The Legal Missouri 2022 initiative also aims to expand participation in the legal cannabis industry by small business owners and among historically disadvantaged populations, including those with limited capital, residents of very poor communities, disabled veterans and those previously convicted of non-violence. marijuana offenses, among other categories.
A new category of small business cannabis licensing would, over time, add a minimum of 144 licensed facilities to the 378 existing licensed and certified cannabis businesses in the state: 18 in each of the eight congressional districts of the state. State, with at least six per district operating as dispensaries and the rest designated as wholesale facilities, a new category that allows operators to both cultivate the plant and manufacture cannabis products. New licensees would be chosen at random, by drawing lots.
A copy of the Legal Missouri 2022 petition can be found here.
Highlights of the petition:
- Allows Missourians 21 and over to own, purchase, consume and grow marijuana.
- Levies 6 percent state taxes on retail sales of marijuana. The new regulatory program funds revenue and automatic write-off treatment costs, with the surplus split evenly between veterans health care, drug treatment and the underfunded public defender system of the Missouri.

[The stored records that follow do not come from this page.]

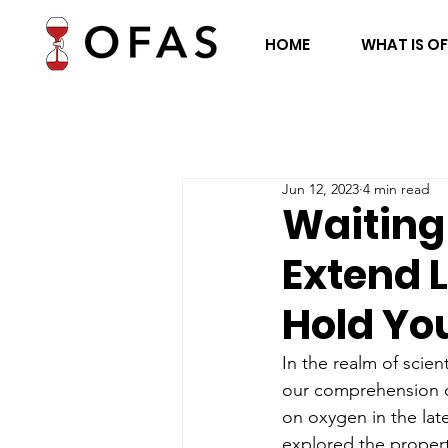
HOME
WHAT IS O
Jun 12, 2023
4 min read
Waiting 
Extend 
Hold Yo
In the realm of scie
our comprehension of
on oxygen in the late
explored the properti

- Allows local governments to assess local sales taxes up to 4 percent.
- Allows residents of Missouri who have committed non-violent marijuana offenses to automatically clear their criminal records. Most similar programs in other states require those seeking to overturn their convictions to go to court first, which adds time and expense.
- Violent offenders and those whose offenses involved distributing to a minor or operating a motor vehicle under the influence of marijuana would not be eligible for expungement.
- Allows local communities to opt out of retail sales of adult marijuana through a popular vote.
- Strengthen Missouri’s medical marijuana program. The petition extends the validity of medical marijuana patient and caregiver ID cards from one to three years while keeping that cost low ($ 25). And the current $ 100 fee for Missourians who choose to grow medical marijuana at home will be cut in half, with the expiration period also being extended from one to three years.
- Seeks to expand participation in the legal cannabis industry by small business owners and among historically disadvantaged populations, including those with limited capital, residents of very poor communities, veterans with disabilities, and those who have previously been convicted of non-violent marijuana offenses.
- This new category of operating license holders should meet at least one of the following requirements:
Have a net worth below $ 250,000 and an income below 250% of the federal poverty line for at least 3 of the previous 10 years;
Possess a valid service-related disability card issued by the United States Department of Veterans Affairs;
have been arrested, prosecuted or convicted of a non-violent marijuana offense, or be the parent, guardian or spouse of such a person;
Live in a postal code or census tract with high rates of poverty, unemployment and imprisonment for marijuana;
Graduated from an unaccredited school district or lived in a postal code with such a district for at least three of the past five years.
- Adds at least 144 of these new small businesses to the 378 existing licensed and certified cannabis businesses in the state.
To ensure statewide access, 18 of these new businesses will be added to each of the state’s eight congressional districts over time. At least six of these new businesses in each district are to function as dispensaries.
The rest will be designated as wholesale facilities, a new category that allows operators to both grow the plant
Existing licensees would have the ability to quickly convert their medical-only facilities into businesses serving both medical patients and adult consumers, which would immediately reduce sales in the illicit market.
- All new licensees will be selected at random, by drawing lots.
- Adds nurse practitioners to the category of healthcare professionals who can make medical cannabis recommendations to patients.
Paid by Legal Missouri 2022, Paul Bocci, treasurer.